According to the IMF, the global economic background has proven challenging for Asia Pacific countries as central banks in the region grapple with price pressures requiring forceful monetary policy action. In the Philippines, the policy-making monetary board of the Bangko Sentral ng Pilipinas (BSP) had been constrained to raise the policy rate a cumulative 425 basis points since May last year to tamp down rising headline inflation and support the weakened currency the peso.
The weaker near term growth outlook in Asia Pacific is a reflection of both weak external and domestic demand resulting from the monetary policy tightening of central banks in the region.
Inflation is expected to continue to decline toward central bank targets that in the case of the Philippines is seen approaching the 2 percent to 4 percent levels towards yearend.
In its assessment, the near term risk to inflation is tilted to the downside where a soft-landing or continued growth in the wake of the monetary policy tightening cycle across the region is now possible.
“A soft-landing scenario after the monetary policy tightening cycle is now more plausible, featuring both a stronger recovery in domestic demand and accelerated global disinflation. This would support a rebound in Asia’s exports and provide scope for monetary easing in 2024. In the medium term, a stronger slowdown in productivity and investment in China or greater geoeconomic fragmentation would reduce growth in Asia and the Pacific,” the IMF said.

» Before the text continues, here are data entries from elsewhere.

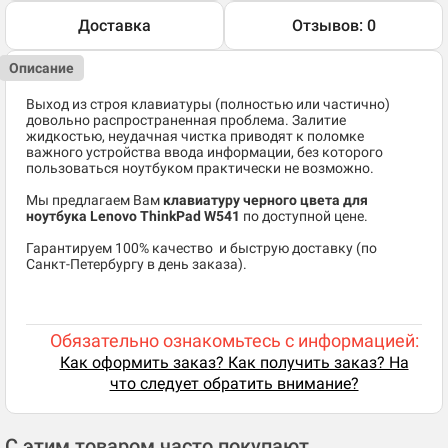
Доставка
Отзывов: 0
Описание
Выход из строя клавиатуры (полностью или частично)
довольно распространенная проблема. Залитие
жидкостью, неудачная чистка приводят к поломке
важного устройства ввода информации, без которого
пользоваться ноутбуком практически не возможно.
Мы предлагаем Вам
клавиатуру черного цвета для
ноутбука Lenovo ThinkPad W541
по доступной цене.
​Гарантируем 100% качество и быструю доставку (по
Санкт-Петербургу в день заказа).
Обязательно ознакомьтесь с информацией:
Как оформить заказ? Как получить заказ? На
что следует обратить внимание?
С этим товаром часто покупают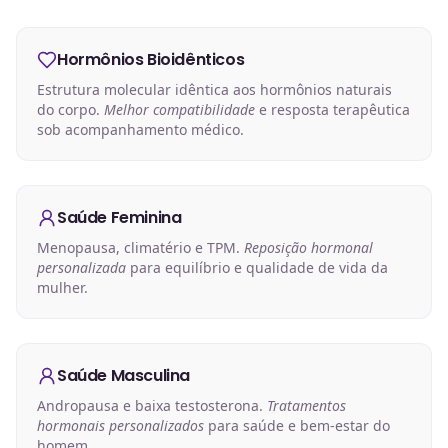
Hormônios Bioidênticos
Estrutura molecular idêntica aos hormônios naturais
do corpo.
Melhor compatibilidade
e resposta terapêutica
sob acompanhamento médico.
Saúde Feminina
Menopausa, climatério e TPM.
Reposição hormonal
personalizada
para equilíbrio e qualidade de vida da
mulher.
Saúde Masculina
Andropausa e baixa testosterona.
Tratamentos
hormonais personalizados
para saúde e bem-estar do
homem.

The IMF also said the task of bringing inflation back to country targets in the region now appears increasingly achievable with current policies given recent monetary policy tightening in most of the region and the unwinding of some recent supply shocks.

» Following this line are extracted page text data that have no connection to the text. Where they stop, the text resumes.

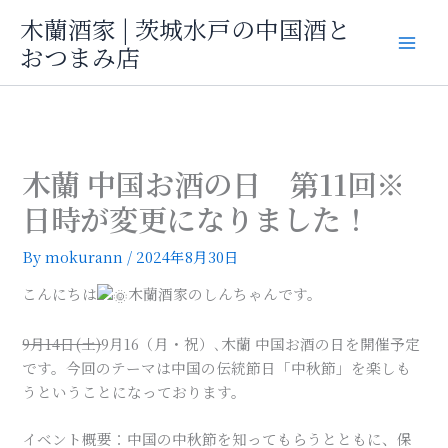
内
木蘭酒家 | 茨城水戸の中国酒と
容
おつまみ店
を
ス
キ
ッ
プ
木蘭 中国お酒の日 第11回※
日時が変更になりました！
By
mokurann
/
2024年8月30日
こんにちは
木蘭酒家のしんちゃんです。
9月14日(土)
9月16（月・祝）､木蘭 中国お酒の日を開催予定
です。今回のテーマは中国の伝統節日「中秋節」を楽しも
うということになっております。
イベント概要：中国の中秋節を知ってもらうとともに、保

Still, uncertainties remain in countries’ inflation path going forward: “Risks to inflation from food (particularly rice) and fuel prices remain tilted to the upside; core inflation itself is susceptible to food, fuel, and shipping cost shocks, especially in emerging market and developing economies. There is also considerable uncertainty around lags of policy transmissions and the relative size of supply and demand shocks.”